MANAS'SEH (Heb. Mēnashsheh, of uncertain etymology). According to Gen. xli. 51, the eldest son of Joseph and eponymous ancestor of the tribe of Manasseh. Manasseh and Ephraim are thought by critics to represent two offshoots of a Joseph clan, the parent branch of which (see Joseph) apparently disappeared in Egypt. Of the two, Manasseh was the first to cut loose, and was therefore represented in tradition as the older; but the far more prominent part played in the history of the northern kingdom by Ephraim is reflected in the forty-eighth chapter of Genesis, where Jacob, in blessing the two, intentionally mentions Ephraim first, although the younger.

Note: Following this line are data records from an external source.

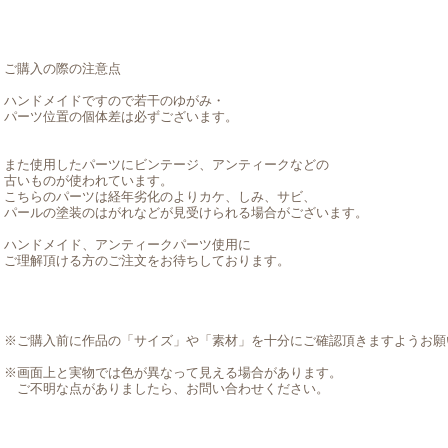
ご購入の際の注意点
ハンドメイドですので若干のゆがみ・
パーツ位置の個体差は必ずございます。
また使用したパーツにビンテージ、アンティークなどの
古いものが使われています。
こちらのパーツは経年劣化のよりカケ、しみ、サビ、
パールの塗装のはがれなどが見受けられる場合がございます。
ハンドメイド、アンティークパーツ使用に
ご理解頂ける方のご注文をお待ちしております。
※ご購入前に作品の「サイズ」や「素材」を十分にご確認頂きますようお願
※画面上と実物では色が異なって見える場合があります。
ご不明な点がありましたら、お問い合わせください。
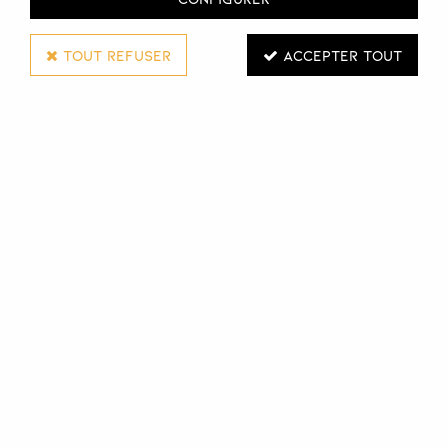
TOUT REFUSER
ACCEPTER TOUT
SIBEL
SHAKER ET DOSEUR 3-EN-1
Réf. :
111283
Saker, doseur et bol 3-en-1
Shaker ergonomique
Bol avec panc inclinés pour essuyer son pinceau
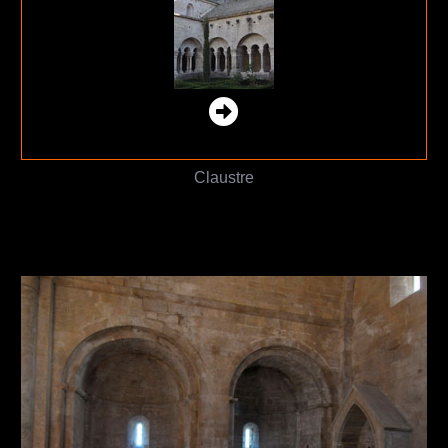
Claustre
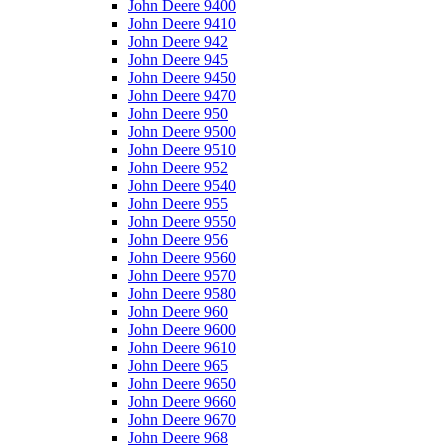
John Deere 9400
John Deere 9410
John Deere 942
John Deere 945
John Deere 9450
John Deere 9470
John Deere 950
John Deere 9500
John Deere 9510
John Deere 952
John Deere 9540
John Deere 955
John Deere 9550
John Deere 956
John Deere 9560
John Deere 9570
John Deere 9580
John Deere 960
John Deere 9600
John Deere 9610
John Deere 965
John Deere 9650
John Deere 9660
John Deere 9670
John Deere 968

Both Manasseh and Ephraim are represented as born in Egypt and sons of Joseph's Egyptian wife, which (if the tradition rests upon a genuine reminiscence) may be taken as an indication that the extension of the Joseph clan into several branches took place in that country. At the time of the conquest of Canaan, Manasseh and Ephraim appear as the most prominent of the tribes that afterwards formed the northern kingdom. The territory occupied by Manasseh on the west of the Jordan lay to the north of Ephraim and reached westward to the sea, including the plain of Sharon (Josh. xvii.), but the tribe continued to grow and a branch settled to the east of the Jordan, occupying part of Gilead, the rich pasture lands of Bashan and the country extending northward from a point above the River Jabbok to Mount Hermon (Josh. xiii. 29-31). The heroes Gideon and Jephthah (Judges vi. 15; xi. 1) belonged to Manasseh, but after the formation of the kingdom Ephraim entirely eclipses Manasseh, of which we hear again only at the time of the invasion of Tiglathpileser III. (B.C. 734), who carried off the eastern division of the tribe to Assyria (I. Chron. v. 26). The tribe also suffered severely during the various wars with Aram (II. Kings x. 32-33; cf. Amos i. 3).